Chance Seales, Media General National Correspondent – WASHINGTON (MEDIA GENERAL) - Hillary Clinton and Donald Trump lead the 2016 pack, but came up short in Wisconsin. Now they look ahead to what they hope will be their primary promised land – New York.
Most of Wisconsin's 42 Republican delegates will go to Sen. Ted Cruz (R-Texas), who bested Trump after the billionaire fumbled through a two-week-long obstacle course of questions involving abortion, national security and disrespecting women.
Third-place Republican finisher, Ohio Gov. John Kasich, won't see much – if any – in the way of delegates.
On the Democratic side, Sen. Bernie Sanders (I-Vt.) continued his trend of bagging heavily-white northern states. Sanders overcame long odds to win Wisconsin. Only six months ago, Clinton was beating the self-proclaimed Democratic Socialist by 53 points in the Badger State.
Democrats divide pledged delegates proportionally, so Sanders and Clinton both walk away with a healthy chunk of their party's 86 Wisconsin delegates.
Next up: New York
Several of the candidates have deep ties to New York voters. Clinton was the state's U.S. senator for eight years. Sanders grew up in Brooklyn. And Trump has gilded the city in gold-plated buildings bearing his name.
Will it help them in the April 19 primary? They sure hope so.
Trump leads GOP polls by a wide margin – on the order of 32 points, according to the latest RCP average.
The Empire State's Republican primary is winner-take-most, meaning it's possible for one candidate to walk away with almost all of its 95 delegates if they top 50-percent in the state's congressional districts.
At the moment, Clinton leads Sanders on the Democratic side. She even left Wisconsin several days before its primary to get an early start in her adopted home state.
With Dems' proportional delegate rules, if Sanders can inch up in the polls, he could capture a respectable portion of the New York's 247 pledged delegates. The state's superdelegates, on the other hand, appear to be squarely in the Clinton camp, reports The Green Papers.
One potential complicating factor for Sanders is New York's closed Democratic primary system, which limits voters to preregistered Democrats. So if a young college student gets inspired tomorrow by Sanders's "yuge" vision for America, they've already missed the party's registration cutoff of March 25. For the Sanders campaign, which relies on late-deciders and Millennials, the state's primary rules are less than ideal.
Every delegate counts
Democrats need 2,373 to clinch their party's nomination, and Clinton is getting pretty darn close.
Going into Tuesday, Clinton boasted 1,712 delegates (671 short) to Sanders's 1,011 delegates (1,372 short), according to The Associated Press' delegate tracker, which is continually updated.
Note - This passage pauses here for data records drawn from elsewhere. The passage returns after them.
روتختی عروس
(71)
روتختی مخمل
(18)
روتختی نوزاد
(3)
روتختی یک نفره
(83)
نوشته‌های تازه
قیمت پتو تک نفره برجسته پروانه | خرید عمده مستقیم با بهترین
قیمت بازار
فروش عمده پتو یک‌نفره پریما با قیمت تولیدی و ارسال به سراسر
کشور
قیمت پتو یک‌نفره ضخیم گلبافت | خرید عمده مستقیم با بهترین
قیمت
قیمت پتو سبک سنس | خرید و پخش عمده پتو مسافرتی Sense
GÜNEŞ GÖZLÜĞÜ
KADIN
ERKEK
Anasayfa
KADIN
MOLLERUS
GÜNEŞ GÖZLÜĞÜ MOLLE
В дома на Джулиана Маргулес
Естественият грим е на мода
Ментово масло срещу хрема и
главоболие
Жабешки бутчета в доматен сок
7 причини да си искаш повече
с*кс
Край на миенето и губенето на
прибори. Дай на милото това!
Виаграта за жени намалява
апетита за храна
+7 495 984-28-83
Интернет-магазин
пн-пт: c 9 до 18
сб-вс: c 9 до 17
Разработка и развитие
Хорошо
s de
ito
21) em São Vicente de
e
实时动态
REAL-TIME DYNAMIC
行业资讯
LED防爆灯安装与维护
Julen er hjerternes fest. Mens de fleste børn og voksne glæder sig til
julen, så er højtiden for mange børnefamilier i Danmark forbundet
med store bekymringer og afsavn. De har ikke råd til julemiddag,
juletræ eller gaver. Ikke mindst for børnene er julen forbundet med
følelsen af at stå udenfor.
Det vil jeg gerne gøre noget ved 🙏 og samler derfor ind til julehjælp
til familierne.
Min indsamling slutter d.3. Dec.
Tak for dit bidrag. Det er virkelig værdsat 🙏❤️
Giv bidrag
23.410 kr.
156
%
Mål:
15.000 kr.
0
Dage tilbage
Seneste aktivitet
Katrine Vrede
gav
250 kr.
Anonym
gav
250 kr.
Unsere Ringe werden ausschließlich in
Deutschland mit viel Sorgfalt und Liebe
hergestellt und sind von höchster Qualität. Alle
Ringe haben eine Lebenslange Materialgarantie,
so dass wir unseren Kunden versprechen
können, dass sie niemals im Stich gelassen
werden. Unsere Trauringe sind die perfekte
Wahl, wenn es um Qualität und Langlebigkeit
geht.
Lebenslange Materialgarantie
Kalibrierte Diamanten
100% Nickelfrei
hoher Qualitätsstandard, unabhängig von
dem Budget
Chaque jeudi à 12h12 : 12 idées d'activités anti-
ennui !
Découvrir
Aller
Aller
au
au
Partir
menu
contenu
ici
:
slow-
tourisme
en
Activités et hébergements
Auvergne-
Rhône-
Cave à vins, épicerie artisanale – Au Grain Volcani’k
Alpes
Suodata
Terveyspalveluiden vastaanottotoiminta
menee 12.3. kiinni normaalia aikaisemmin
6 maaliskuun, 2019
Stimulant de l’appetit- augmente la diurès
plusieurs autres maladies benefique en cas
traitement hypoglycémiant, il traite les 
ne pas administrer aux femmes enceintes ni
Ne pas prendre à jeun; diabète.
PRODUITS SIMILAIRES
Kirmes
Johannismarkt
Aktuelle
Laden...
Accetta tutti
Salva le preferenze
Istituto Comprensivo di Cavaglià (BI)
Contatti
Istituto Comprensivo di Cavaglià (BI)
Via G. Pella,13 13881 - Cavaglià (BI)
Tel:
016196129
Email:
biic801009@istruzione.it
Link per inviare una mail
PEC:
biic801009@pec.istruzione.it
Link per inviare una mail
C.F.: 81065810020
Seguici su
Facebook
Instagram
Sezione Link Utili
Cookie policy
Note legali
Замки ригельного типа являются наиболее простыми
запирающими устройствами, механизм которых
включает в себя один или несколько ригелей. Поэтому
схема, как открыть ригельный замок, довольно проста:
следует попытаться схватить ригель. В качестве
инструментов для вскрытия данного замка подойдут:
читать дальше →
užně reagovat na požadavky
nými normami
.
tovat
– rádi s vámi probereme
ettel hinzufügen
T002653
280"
Debate continues whether any GOP candidate can realistically capture the 1,237 delegates required to automatically capture their party's nomination, but Trump is undoubtedly the closest.
AP reports that Trump started Tuesday with 737 delegates (500 short), Cruz claimed 475 delegates (762 shorts) and Kasich had earned 143 delegates (1,094 short).
With every delegate now critical to avoiding a drawn out convention fight come July, you can bet each campaign is dead set on scoring big wins in New York.